I have a situation where a client is asking that a block of code they provided appear before ANY calls for scripts or links in the document head. It is for a company-wide Cookies Consent pop-up and, apparently, it is critical that it is the first script in the DOM. I have placed the code first in the Custom Code tab, but Webflow automatically places their call for the link to the site CSS and for Google’s webfont.js above that code. I realize that if we were self-hosting I could export the site code, adjust the head code manually, and publish the corrected files. Problem solved. However, we host the site through Webflow, we have collaborators that actively work in the site, etc., so self-hosting is not an option.
Given the code, I would think the easiest solution would be to force any links or scripts that appear above the code to the bottom of the head. Is that something that is possible, perhaps using javascript or jquery?
I hesitate to share this out of compassion and respect for your sanity.
But, if you enjoy rabbit holes and the whole Alice in Wonderland experience, you might like the possibilities afforded by this link.
The rabbit hole is deep. I couldn’t find the bottom. An emergency evac plan is recommended.
My theory was you could build this to achieve your SCRIPT at top result…
HTTP-GET retrieves the HTML doc
Browser begins interpretation from the top
It hits your blocking SCRIPT element hopefully before it’s decided to follow any external links to CSS or scripts
Your SCRIPT takes the full HTML of the page, injects your desired cookie SCRIPT chunk right after HEAD. It also removes your bootstrap SCRIPT so it won’t run recurringly.
Your SCRIPT then hard-replaces the full HTML content of the page.
The browser, hopefully, aborts its current HTML processing and starts over in the processing, which now has your cookie SCRIPT first. Otherwise the page is identical.
You can see why I had to try. This is sort of the ultimate geekery, in that if it worked, you could literally fix anything you wanted Webflow to generate differently, while still using Webflow’s hosting.
Here’s what I found in my journey… all of the script is in the homepage HEAD code area.
I didn’t succeed in getting it to work the way I wanted, but it was a good mental workout. Someone else might have the time to figure out how to complete it properly.

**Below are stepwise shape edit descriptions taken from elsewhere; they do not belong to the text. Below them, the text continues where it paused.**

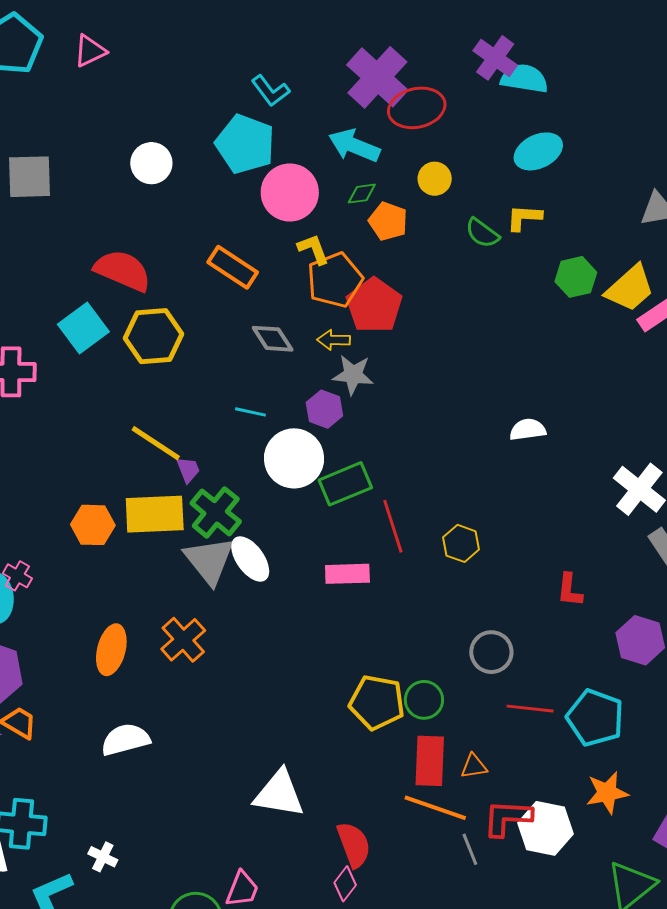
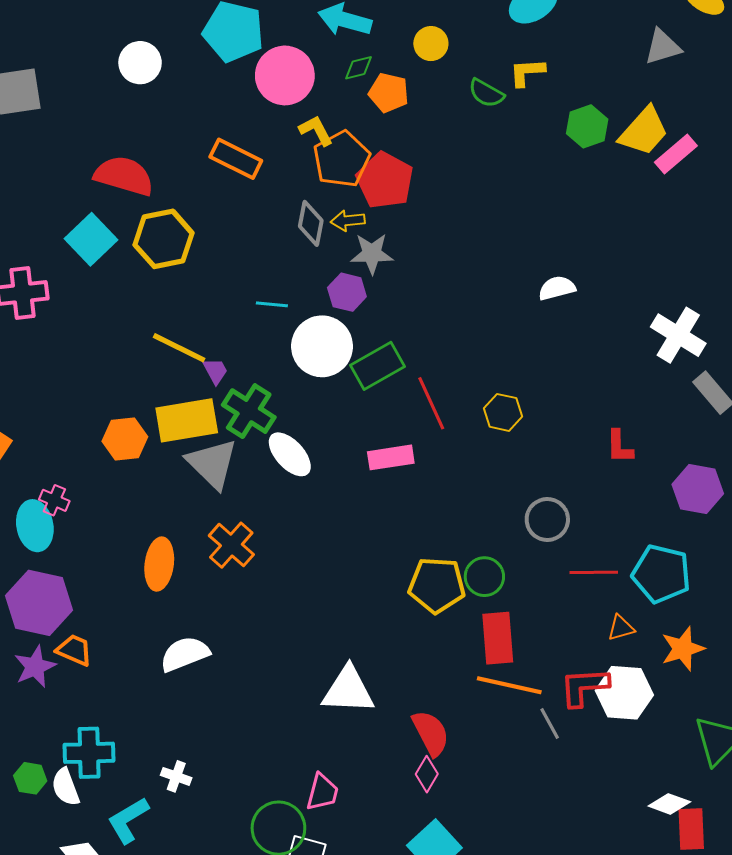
gray diamond: (273, 339) -> (311, 223), moved, turned 51
gray triangle: (209, 560) -> (212, 464), moved
orange triangle: (474, 766) -> (621, 628), moved

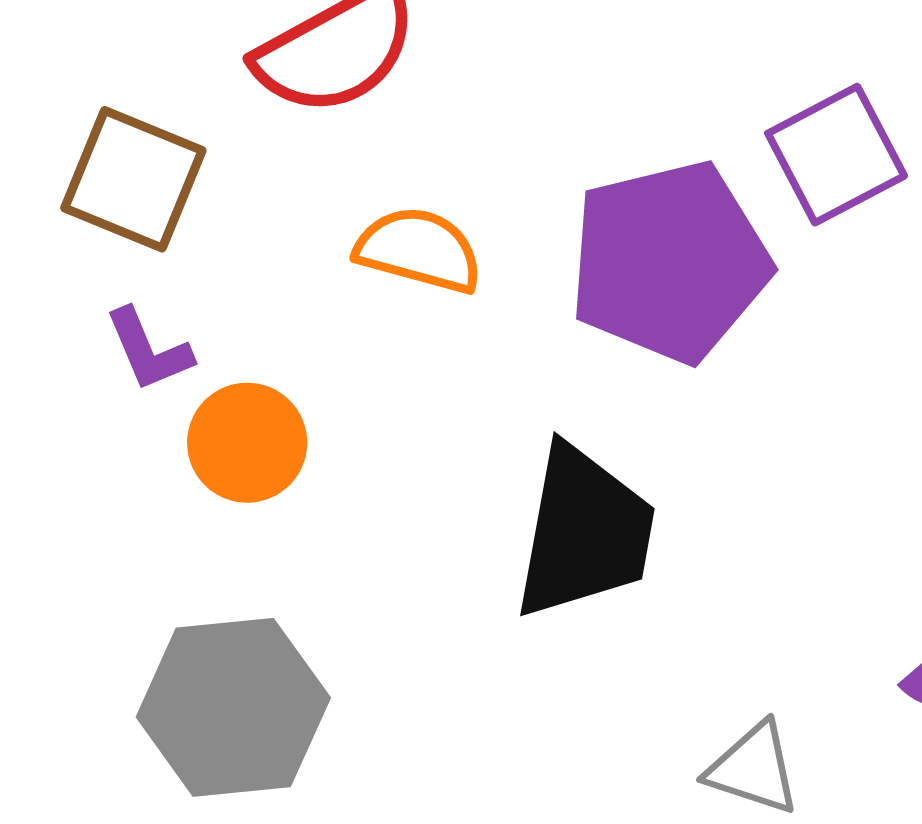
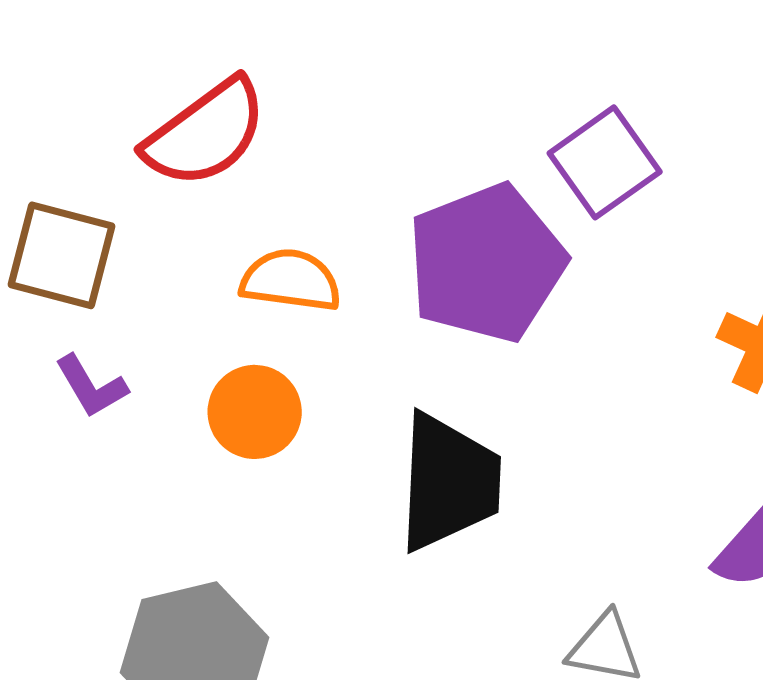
orange circle: (247, 443) -> (255, 412), moved

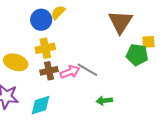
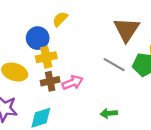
blue circle: (41, 20) -> (38, 38), moved
gray line: (87, 70) -> (114, 65), moved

Also, I just want to take a moment to appreciate how hard markdown is working to figure out what this thing is. I’ve turned off its color coding here because it just made the code way more confusing, and it really doesn’t need assistance there.
<!-- DISCARD -->
<script>
// Prepare our script for injection
const script = `<!-- <script>
// Your special cookie script goes here
console.log('injected script running.');
alert("Hello World");
</script> -->`;
// Get the whole current page HTML
var html = document.documentElement.outerHTML;
// Inject the script
html = html.replace("<head>", `<head>${script}`);
// Remove this bootstrap script, so it won't re-run on the reformed page
const regex = /(<!-- DISCARD --[\s\S]*<!-- \/DISCARD -->)/gm;
html = html.replace(
regex,
'<!-- BOOTSTRAP IS GONE, BABY -->');
// Perform ancient shamanistic wizardry here
// https://stackoverflow.com/questions/4292603/replacing-entire-page-including-head-using-javascript/4292640#4292640
document.open("text/html", "replace");
document.write(html);
document.close();
</script>
<!-- /DISCARD -->
Thank you for sharing. Unfortunately, the client is very insistent and will not accept anything less than what they are asking for. Apparently, they have their reasons, and I’m just some guy down on the totem pole. ¯_(ツ)_/¯
Oh wow. The rabbit hole is indeed cavernous. I think the solution for my purposes is to self-host the site. However, the site has a CMS component that presents its own set of issues. It seems like a lot of work for such a small thing.
I was afraid of that. Just explain to them that it requires leaving the Webflow hosting environment entirely, and therefore building custom back-end integration to a new CMS. Customers don’t understand tech, but they do understand $$$. Usually.
A few years ago, I was an MC at a large bank, leading a number of tech projects. One one, the executive stakeholders requested a “small feature change,” and I had to explain that this small change would turn their $80k project into a $10 mil project. They wanted it anyway. It ended up costing $8.5 mil. Oh well.
Hey Michael, now I’m seeing you in almost every post, haha!
I was looking for a solution to run scripts after DOMLoad (which is quite easy, but I didn’t learn JavaScript properly yet, so know just snippets and stuff), but found this post and your story — which I totally agree, communication is the key.
Do you mind sharing what was that “small feature change”? Quite curious what it was that made the cost sky-rocket so much!